Saved data entries:
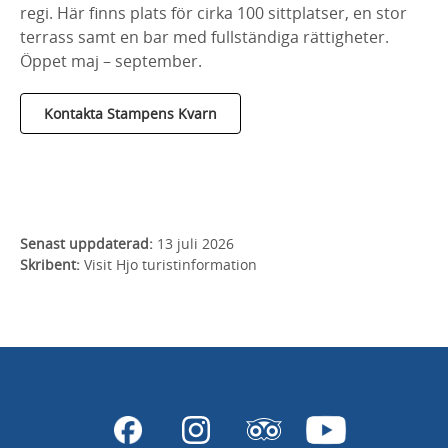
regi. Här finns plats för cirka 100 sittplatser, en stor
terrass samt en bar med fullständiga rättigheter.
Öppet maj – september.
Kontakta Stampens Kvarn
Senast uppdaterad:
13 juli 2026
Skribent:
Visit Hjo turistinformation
==
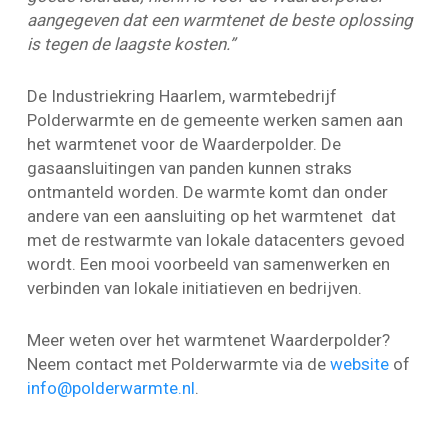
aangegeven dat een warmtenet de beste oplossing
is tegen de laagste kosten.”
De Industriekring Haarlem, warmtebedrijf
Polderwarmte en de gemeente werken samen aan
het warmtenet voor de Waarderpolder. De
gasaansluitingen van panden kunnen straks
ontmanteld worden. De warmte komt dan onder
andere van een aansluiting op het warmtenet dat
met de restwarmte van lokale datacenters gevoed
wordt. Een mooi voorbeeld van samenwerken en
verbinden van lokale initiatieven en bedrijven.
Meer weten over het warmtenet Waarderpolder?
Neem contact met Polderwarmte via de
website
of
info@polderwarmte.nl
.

THE PROBLEM: Reproduce exactly the entries above, limited to the lines from the one with "terrass samt en" through the one with "Visit Hjo turistinformation", both included.

ANSWER:
terrass samt en bar med fullständiga rättigheter.
Öppet maj – september.
Kontakta Stampens Kvarn
Senast uppdaterad:
13 juli 2026
Skribent:
Visit Hjo turistinformation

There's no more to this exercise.